(MATERIAL TO PROCESS)
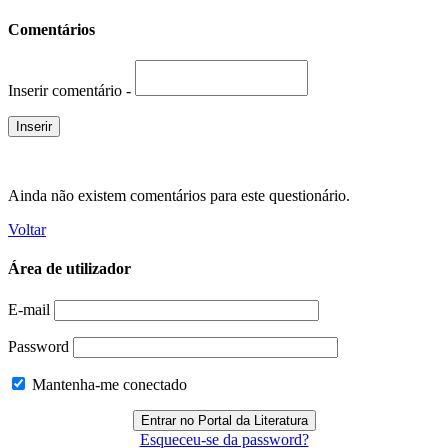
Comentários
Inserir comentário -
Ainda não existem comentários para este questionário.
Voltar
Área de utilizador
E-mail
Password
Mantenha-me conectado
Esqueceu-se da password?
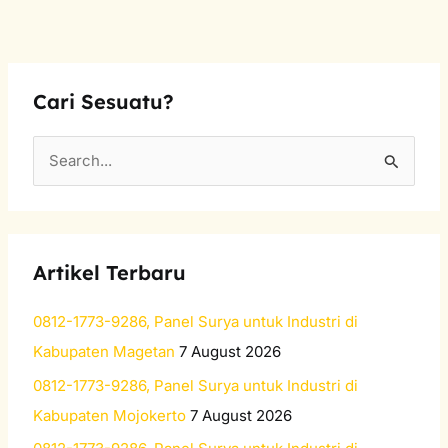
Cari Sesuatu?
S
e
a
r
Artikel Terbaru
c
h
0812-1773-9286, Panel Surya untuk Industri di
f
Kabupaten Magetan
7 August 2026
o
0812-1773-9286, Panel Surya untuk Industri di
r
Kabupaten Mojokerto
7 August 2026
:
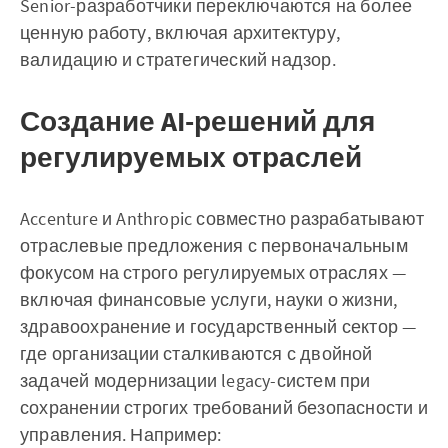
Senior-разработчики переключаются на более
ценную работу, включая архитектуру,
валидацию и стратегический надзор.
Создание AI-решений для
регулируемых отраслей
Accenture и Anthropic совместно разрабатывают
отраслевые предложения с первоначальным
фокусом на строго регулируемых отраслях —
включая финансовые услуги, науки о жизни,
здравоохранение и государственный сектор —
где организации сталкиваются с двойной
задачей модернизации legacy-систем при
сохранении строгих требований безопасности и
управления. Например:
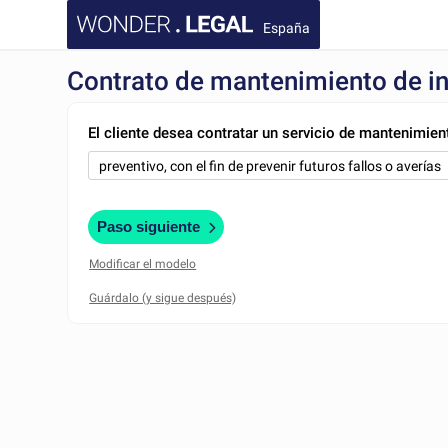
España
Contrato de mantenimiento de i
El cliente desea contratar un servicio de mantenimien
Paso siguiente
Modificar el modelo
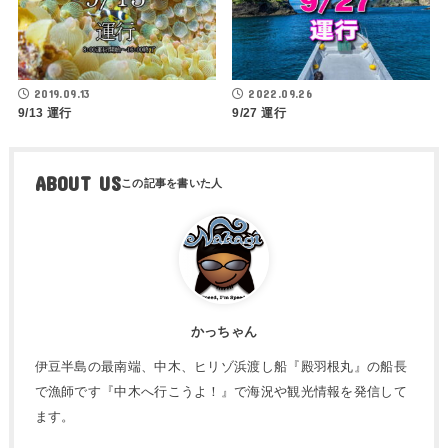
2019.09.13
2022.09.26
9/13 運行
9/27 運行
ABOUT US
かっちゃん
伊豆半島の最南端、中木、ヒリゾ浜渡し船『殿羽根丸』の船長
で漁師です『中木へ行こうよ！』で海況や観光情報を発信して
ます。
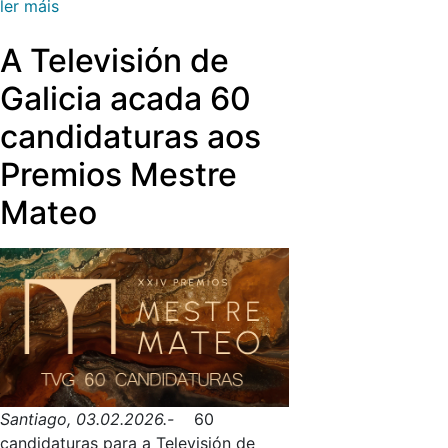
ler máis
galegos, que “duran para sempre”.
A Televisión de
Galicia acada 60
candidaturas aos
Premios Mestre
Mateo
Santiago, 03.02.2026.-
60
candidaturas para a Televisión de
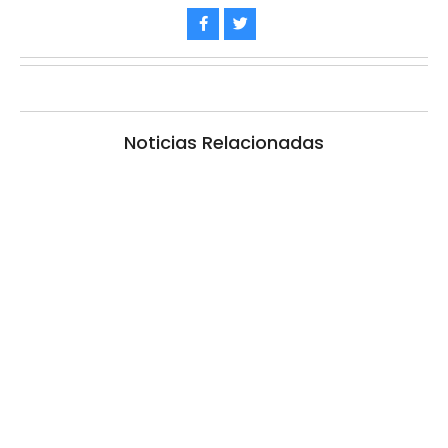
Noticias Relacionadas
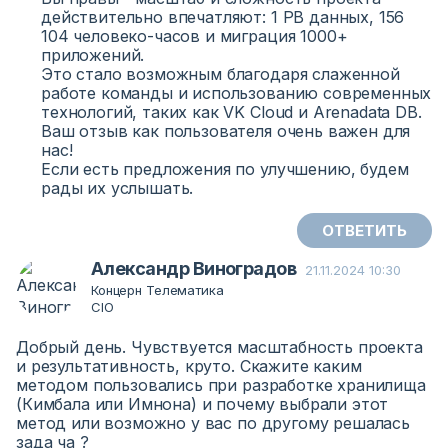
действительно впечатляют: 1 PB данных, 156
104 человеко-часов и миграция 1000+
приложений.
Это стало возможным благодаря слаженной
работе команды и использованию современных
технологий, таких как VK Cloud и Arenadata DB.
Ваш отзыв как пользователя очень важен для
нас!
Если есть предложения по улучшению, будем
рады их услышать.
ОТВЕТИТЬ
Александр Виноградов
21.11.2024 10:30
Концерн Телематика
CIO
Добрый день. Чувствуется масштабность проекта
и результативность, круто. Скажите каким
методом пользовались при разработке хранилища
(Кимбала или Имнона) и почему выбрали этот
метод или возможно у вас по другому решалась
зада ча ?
(End MATERIAL TO PROCESS)
(PROMPT):
The answer is the entries above, given again exactly, with no pictures among them.

(YOUR SOLUTION):
Comentários
Inserir comentário -
Ainda não existem comentários para este questionário.
Voltar
Área de utilizador
E-mail
Password
Mantenha-me conectado
Esqueceu-se da password?
Cari Sesuatu?
S
e
a
r
Artikel Terbaru
c
h
0812-1773-9286, Panel Surya untuk Industri di
f
Kabupaten Magetan
7 August 2026
o
0812-1773-9286, Panel Surya untuk Industri di
r
Kabupaten Mojokerto
7 August 2026
:
Senior-разработчики переключаются на более
ценную работу, включая архитектуру,
валидацию и стратегический надзор.
Создание AI-решений для
регулируемых отраслей
Accenture и Anthropic совместно разрабатывают
отраслевые предложения с первоначальным
фокусом на строго регулируемых отраслях —
включая финансовые услуги, науки о жизни,
здравоохранение и государственный сектор —
где организации сталкиваются с двойной
задачей модернизации legacy-систем при
сохранении строгих требований безопасности и
управления. Например:
España
Contrato de mantenimiento de i
El cliente desea contratar un servicio de mantenimien
Paso siguiente
Modificar el modelo
2019.09.13
2022.09.26
9/13 運行
9/27 運行
ABOUT US
かっちゃん
伊豆半島の最南端、中木、ヒリゾ浜渡し船『殿羽根丸』の船長
で漁師です『中木へ行こうよ！』で海況や観光情報を発信して
ます。
ler máis
galegos, que “duran para sempre”.
A Televisión de
Galicia acada 60
candidaturas aos
Premios Mestre
Mateo
Santiago, 03.02.2026.-
60
candidaturas para a Televisión de
Noticias Relacionadas
действительно впечатляют: 1 PB данных, 156
104 человеко-часов и миграция 1000+
приложений.
Это стало возможным благодаря слаженной
работе команды и использованию современных
технологий, таких как VK Cloud и Arenadata DB.
Ваш отзыв как пользователя очень важен для
нас!
Если есть предложения по улучшению, будем
рады их услышать.
ОТВЕТИТЬ
Александр Виноградов
21.11.2024 10:30
Концерн Телематика
CIO
Добрый день. Чувствуется масштабность проекта
и результативность, круто. Скажите каким
методом пользовались при разработке хранилища
(Кимбала или Имнона) и почему выбрали этот
метод или возможно у вас по другому решалась
зада ча ?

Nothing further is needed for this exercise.